'Certainly not, sir.'

'Well, what are you gassing about baths for at this hour of the afternoon, you gloomy ox, you're worse than a keeper.'

'Orders is orders, sir. If I've got to go to bed at 11 you'll have to go at 10.15, if I'm to see to your arm.'

'My hat,' ejaculated Ross, looking across at me in hopeless consternation, 'what a fool I am.'

'First of April, sir,' said Sam, and fled upstairs.

CHAPTER XIX

I can't manage my 'staff,' I wish I were an Eastern Queen, then I should sort of call the eunuchs when I wanted anything, instead of which the maids do exactly what they like.
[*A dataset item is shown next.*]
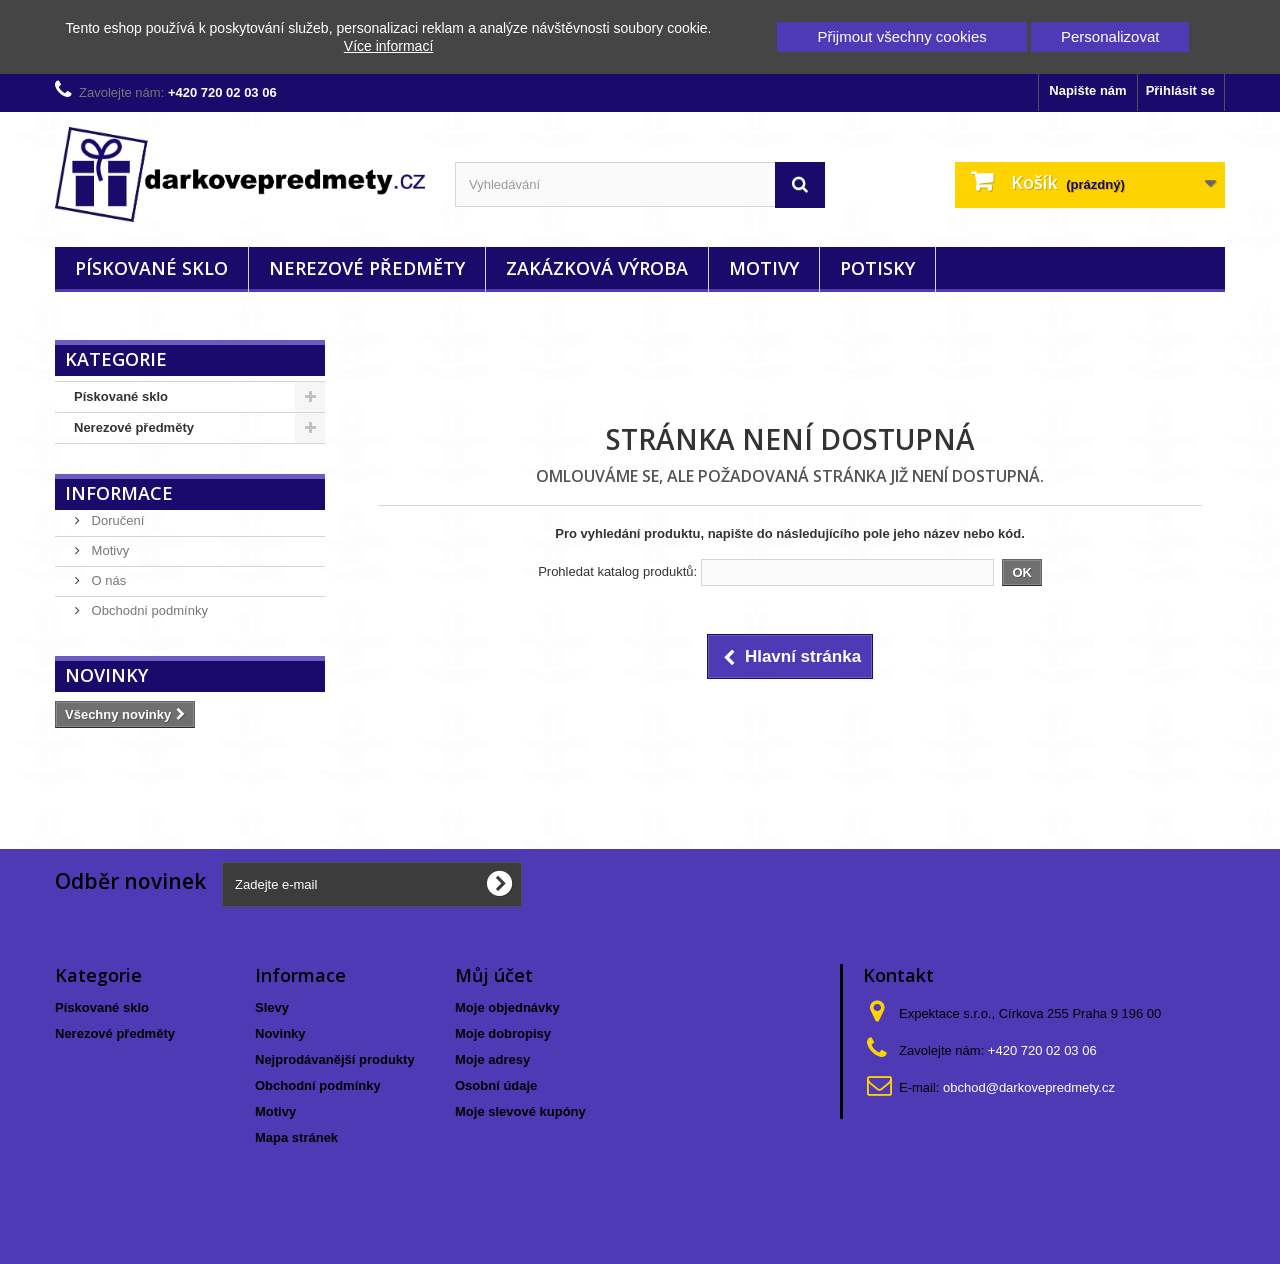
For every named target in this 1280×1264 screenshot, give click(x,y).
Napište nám (1087, 90)
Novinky (106, 675)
Ross says if I won't let Sam 'do something' I must put my own foot down.

The S.P. brings my early tea in a silver teapot instead of the little brown chap I told her I preferred. So I hid the beastly thing under my bed, hoping she would take the hint and see I really meant it. She came and asked me if that was where I wished the silver kept in future!

Then when I ordered the dinner to-day I said to Dulcie, 'Send in the junket in the old blue china bowl, please.' It came in that silver dish we use for cutlets. So I wouldn't eat the junket—said it would taste of mutton cutlets, and after lunch the S.P. rowed me for saying the silver wasn't clean, which I hadn't even thought of, for she keeps it beautifully.

Putting my foot down made my face so hot that I retired to my bedroom to recover, but alas! Fitzbattleaxe was making the day hideous with his howls. He was lodged on a ledge in my chimney, just out of reach, and was apparently afraid to jump the precipice into my bedroom.